Producers tend to be concentrated on known limestone formations where competition takes place on a local basis. The industry as a whole has expanded its customer base and, while the steel industry is still the largest market sector, it also counts environmental-related users, chemical users and industrial users, including pulp and paper producers and road builders, among its major customers.
There is a continuing trend of consolidation in the lime and limestone industry, with the three largest lime companies now accounting for more than two-thirds of North American lime capacity. In addition to the consolidations, and often in conjunction with them, many lime producers have undergone modernization and expansion projects to upgrade their processing equipment in an effort to improve operating efficiency. The Companys Texas and Arkansas modernization and expansion projects should allow it to continue to remain competitive, protect its markets and position itself for the future. In addition, the Company will continue to evaluate external opportunities for expansion. However, the Company may have to revise its strategy, or otherwise find ways to enhance the value of the Company, including entering into strategic partnerships, mergers, or other transactions.
Impact of Environmental Laws and Liabilities. The Company owns or controls large areas of land upon which it operates limestone quarries and their associated processing plants with inherent environmental responsibilities and environmental compliance costs, including capital, maintenance and operating costs with respect to pollution control facilities, the cost of ongoing monitoring programs and other similar costs.
The Companys operations are subject to various federal, state, and local laws and regulations relating to the environment, health and safety, and other regulatory matters including the Clear Air Act, the Clean Water Act, the Resource Conservation and Recovery Act, and the Comprehensive Environmental Response, Compensation, and Liability Act, as well as the Toxic Substances Control Act (Environmental Laws).
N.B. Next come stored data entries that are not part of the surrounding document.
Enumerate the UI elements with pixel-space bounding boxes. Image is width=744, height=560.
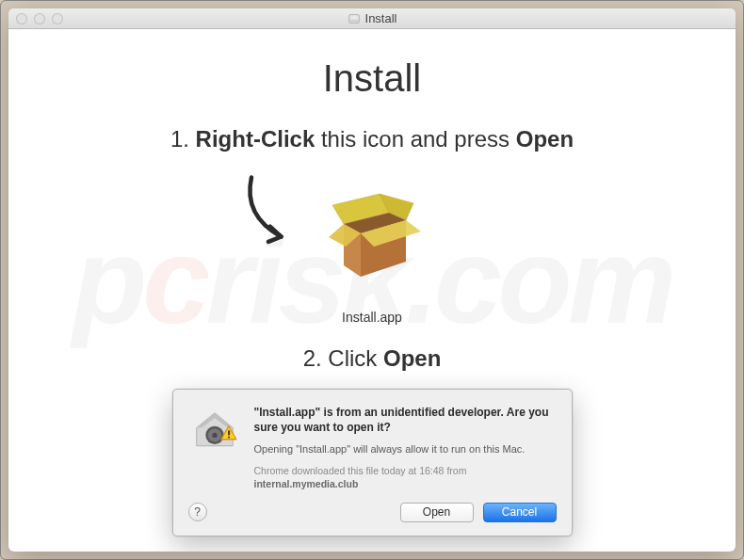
cancel-button[interactable]: Cancel [483, 503, 557, 522]
svg-point-4 [212, 433, 217, 438]
minimize-window-button[interactable] [34, 13, 45, 24]
install-app-icon[interactable] [315, 179, 429, 292]
svg-rect-5 [228, 430, 230, 435]
window-titlebar: Install [8, 8, 736, 29]
open-button[interactable]: Open [400, 503, 474, 522]
page-title: Install [46, 57, 698, 100]
close-window-button[interactable] [16, 13, 27, 24]
dialog-subtext: Opening "Install.app" will always allow … [254, 442, 557, 456]
gatekeeper-warning-icon [188, 405, 241, 457]
app-filename-label: Install.app [46, 310, 698, 325]
curved-arrow-icon [235, 167, 319, 256]
window-title-text: Install [365, 11, 397, 25]
help-icon: ? [194, 505, 201, 519]
window-title: Install [348, 11, 397, 25]
app-icon-area [46, 162, 698, 308]
desktop-background: Install pcrisk.com Install 1. Right-Clic… [0, 0, 744, 560]
gatekeeper-dialog: "Install.app" is from an unidentified de… [172, 389, 573, 536]
window-controls [16, 13, 63, 24]
step-1-instruction: 1. Right-Click this icon and press Open [46, 126, 698, 152]
svg-point-6 [227, 436, 229, 438]
dialog-download-info: Chrome downloaded this file today at 16:… [254, 464, 557, 490]
installer-window: Install pcrisk.com Install 1. Right-Clic… [8, 8, 736, 552]
help-button[interactable]: ? [188, 503, 207, 521]
disk-icon [348, 12, 361, 25]
dialog-heading: "Install.app" is from an unidentified de… [254, 405, 557, 435]
zoom-window-button[interactable] [52, 13, 63, 24]
svg-rect-1 [349, 19, 358, 22]
step-2-instruction: 2. Click Open [46, 345, 698, 372]
window-content: Install 1. Right-Click this icon and pre… [8, 29, 736, 552]
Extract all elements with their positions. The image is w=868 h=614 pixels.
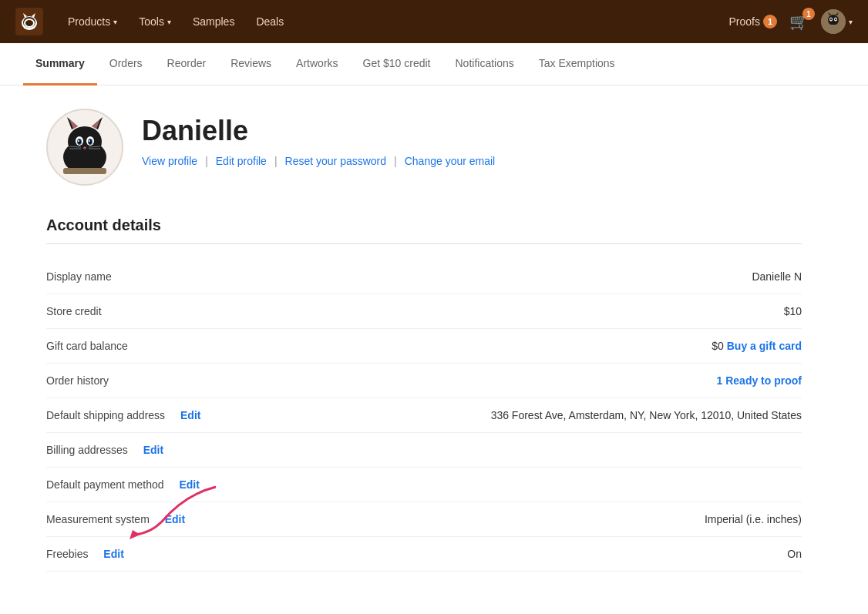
tab-summary[interactable]: Summary bbox=[23, 43, 97, 86]
profile-actions: View profile | Edit profile | Reset your… bbox=[142, 155, 495, 167]
proofs-badge: 1 bbox=[763, 15, 777, 29]
sub-nav: Summary Orders Reorder Reviews Artworks … bbox=[0, 43, 868, 86]
ready-to-proof-link[interactable]: 1 Ready to proof bbox=[717, 374, 802, 387]
svg-point-27 bbox=[78, 139, 81, 144]
value-shipping-address: 336 Forest Ave, Amsterdam, NY, New York,… bbox=[491, 409, 802, 421]
cart-icon[interactable]: 🛒 1 bbox=[789, 12, 809, 31]
chevron-down-icon: ▾ bbox=[113, 18, 117, 26]
tab-notifications[interactable]: Notifications bbox=[443, 43, 527, 86]
svg-point-28 bbox=[89, 139, 92, 144]
row-store-credit: Store credit $10 bbox=[46, 294, 802, 329]
tab-artworks[interactable]: Artworks bbox=[284, 43, 350, 86]
user-chevron-icon: ▾ bbox=[849, 18, 853, 26]
label-billing-address: Billing addresses Edit bbox=[46, 444, 216, 456]
row-display-name: Display name Danielle N bbox=[46, 260, 802, 294]
nav-deals[interactable]: Deals bbox=[247, 9, 293, 34]
edit-shipping-link[interactable]: Edit bbox=[180, 409, 200, 421]
row-freebies: Freebies Edit On bbox=[46, 537, 802, 572]
value-store-credit: $10 bbox=[784, 305, 802, 317]
value-freebies: On bbox=[787, 548, 802, 560]
svg-point-14 bbox=[835, 18, 836, 20]
svg-point-13 bbox=[830, 18, 832, 20]
row-shipping-address: Default shipping address Edit 336 Forest… bbox=[46, 398, 802, 433]
top-nav: Products ▾ Tools ▾ Samples Deals Proofs … bbox=[0, 0, 868, 43]
edit-payment-link[interactable]: Edit bbox=[179, 478, 199, 491]
profile-info: Danielle View profile | Edit profile | R… bbox=[142, 109, 495, 167]
tab-orders[interactable]: Orders bbox=[97, 43, 155, 86]
edit-freebies-link[interactable]: Edit bbox=[103, 548, 123, 560]
row-measurement: Measurement system Edit Imperial (i.e. i… bbox=[46, 502, 802, 537]
change-email-link[interactable]: Change your email bbox=[405, 155, 496, 167]
view-profile-link[interactable]: View profile bbox=[142, 155, 197, 167]
svg-point-5 bbox=[25, 20, 33, 26]
edit-billing-link[interactable]: Edit bbox=[143, 444, 163, 456]
buy-gift-card-link[interactable]: Buy a gift card bbox=[727, 340, 802, 352]
cart-badge: 1 bbox=[802, 8, 815, 20]
svg-rect-15 bbox=[829, 25, 838, 27]
label-payment-method: Default payment method Edit bbox=[46, 478, 216, 491]
row-gift-card: Gift card balance $0 Buy a gift card bbox=[46, 329, 802, 364]
divider-3: | bbox=[394, 155, 397, 167]
label-shipping-address: Default shipping address Edit bbox=[46, 409, 216, 421]
logo[interactable] bbox=[15, 8, 43, 35]
avatar bbox=[46, 109, 123, 186]
value-gift-card: $0 Buy a gift card bbox=[712, 340, 802, 352]
tab-get-credit[interactable]: Get $10 credit bbox=[351, 43, 443, 86]
tab-tax-exemptions[interactable]: Tax Exemptions bbox=[527, 43, 627, 86]
proofs-button[interactable]: Proofs 1 bbox=[729, 15, 777, 29]
label-measurement: Measurement system Edit bbox=[46, 513, 216, 525]
label-gift-card: Gift card balance bbox=[46, 340, 216, 352]
value-display-name: Danielle N bbox=[752, 270, 802, 283]
value-order-history: 1 Ready to proof bbox=[717, 374, 802, 387]
svg-point-30 bbox=[89, 140, 90, 142]
chevron-down-icon: ▾ bbox=[167, 18, 171, 26]
row-billing-address: Billing addresses Edit bbox=[46, 433, 802, 468]
nav-tools[interactable]: Tools ▾ bbox=[130, 9, 180, 34]
tab-reorder[interactable]: Reorder bbox=[155, 43, 219, 86]
edit-measurement-link[interactable]: Edit bbox=[165, 513, 185, 525]
gift-card-amount: $0 bbox=[712, 340, 726, 352]
row-order-history: Order history 1 Ready to proof bbox=[46, 364, 802, 398]
value-measurement: Imperial (i.e. inches) bbox=[705, 513, 802, 525]
svg-point-29 bbox=[78, 140, 79, 142]
profile-name: Danielle bbox=[142, 115, 495, 147]
row-payment-method: Default payment method Edit bbox=[46, 468, 802, 502]
nav-products[interactable]: Products ▾ bbox=[59, 9, 126, 34]
svg-rect-36 bbox=[63, 168, 106, 174]
nav-samples[interactable]: Samples bbox=[183, 9, 244, 34]
divider-1: | bbox=[205, 155, 208, 167]
tab-reviews[interactable]: Reviews bbox=[218, 43, 284, 86]
divider-2: | bbox=[274, 155, 278, 167]
edit-profile-link[interactable]: Edit profile bbox=[216, 155, 267, 167]
svg-point-18 bbox=[68, 126, 102, 157]
label-store-credit: Store credit bbox=[46, 305, 216, 317]
details-divider bbox=[46, 243, 802, 244]
account-details-title: Account details bbox=[46, 216, 802, 234]
main-content: Danielle View profile | Edit profile | R… bbox=[0, 86, 848, 595]
reset-password-link[interactable]: Reset your password bbox=[285, 155, 387, 167]
profile-section: Danielle View profile | Edit profile | R… bbox=[46, 109, 802, 186]
label-freebies: Freebies Edit bbox=[46, 548, 216, 560]
label-display-name: Display name bbox=[46, 270, 216, 283]
user-menu[interactable]: ▾ bbox=[821, 9, 853, 34]
label-order-history: Order history bbox=[46, 374, 216, 387]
These Environmental Laws grant the United States Environmental Protection Agency (EPA) and state governmental agencies the authority to promulgate regulations that could result in substantial expenditures on pollution control and waste management. The rate of change of Environmental Laws has been rapid over the last decade, and compliance can require significant expenditures. For example, federal legislation required Texas Lime Company and Arkansas Lime Company to apply for Title V operating permits that have significant ongoing compliance monitoring costs. In addition to the Title V permits, other environmental operating permits are required for the Companys operations, and such permits are subject to modification, renewal and revocation. Also, raw materials and fuels used to manufacture lime and calcium contain chemicals and compounds, such as trace metals, that may be classified as hazardous substances. The EPA implemented the Lime MACT regulations in December 2003 to control emissions of hazardous air pollutants from lime plants. Existing plants must determine how the rules apply, then develop and implement a plan to be in compliance by December 2007. The MACT regulations will require additional reporting until the plan is developed and implemented and compliance is demonstrated. The Department of Energy (DOE) has commitments from industry to reduce the production of greenhouse gases, such as carbon dioxide. The production of carbon dioxide is inherent in the manufacture of lime and other products, such as cement. Although the DOEs current efforts to decrease greenhouse gas emissions are voluntary, there is no assurance that a change in the law will not be adopted that would have a material adverse effect on our financial condition, results of operations, cash flows or competitive position.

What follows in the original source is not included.